The Drugs Technical Advisory Board (DTAB) has approved a sub-committee report recommending a ban on 16 Fixed-Dose Combinations (FDCs), citing serious health risks.
- The DTAB is set up by the Union Government under the Drugs and Cosmetics Act, 1940 to advise the Central/State Government.
What Are FDCs?
- FDCs are medicines that have more than one active ingredient (chemical compounds in medicines that have an effect on the body) in a single pill, capsule, or shot.

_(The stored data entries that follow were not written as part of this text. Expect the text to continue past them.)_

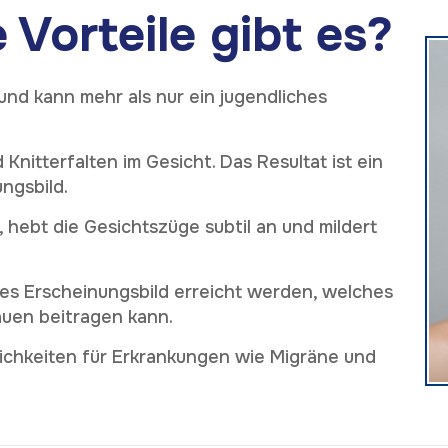
Vorteile gibt es?
 und kann mehr als nur ein jugendliches
d Knitterfalten im Gesicht. Das Resultat ist ein
ngsbild.
 hebt die Gesichtszüge subtil an und mildert
es Erscheinungsbild erreicht werden, welches
auen beitragen kann.
ichkeiten für Erkrankungen wie Migräne und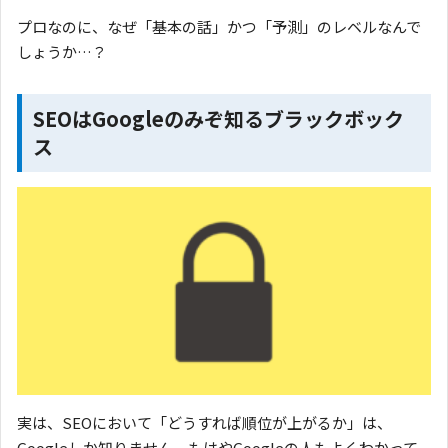
プロなのに、なぜ「基本の話」かつ「予測」のレベルなんで
しょうか…？
SEO
はGoogleのみぞ知るブラックボック
ス
実は、SEOにおいて「どうすれば順位が上がるか」は、
Googleしか知りません。もはやGoogleの人もよくわかって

- They are meant for patients with conditions such as tuberculosis and diabetes for which they need to take multiple medicines regularly.
- They reduce the number of pills the patient needs to take each day, and help improve adherence to the treatment.
Why are FDCs being Banned?
- Lack of Proper Trials: Many banned FDCs were approved without proper clinical trials, as individual ingredients were already approved.
- According to the new drugs and clinical trial rules of 2019 rules, FDCs must be treated as new drugs and approved by the central drug regulator.
- Irrational intake: Some FDCs contain drugs that are unnecessary for all patients.
- Antibiotic Resistance: Overuse of antibiotic FDCs can cause antibiotic resistance, making infections harder to treat.
- Despite previous bans, a 2023 study found that antibiotic FDC sales in India increased from 32.9% (2008) to 37.3% (2020).
- Price Control Evasion: Drug companies often use FDCs to avoid government price controls on essential medicines by marketing them as new combinations.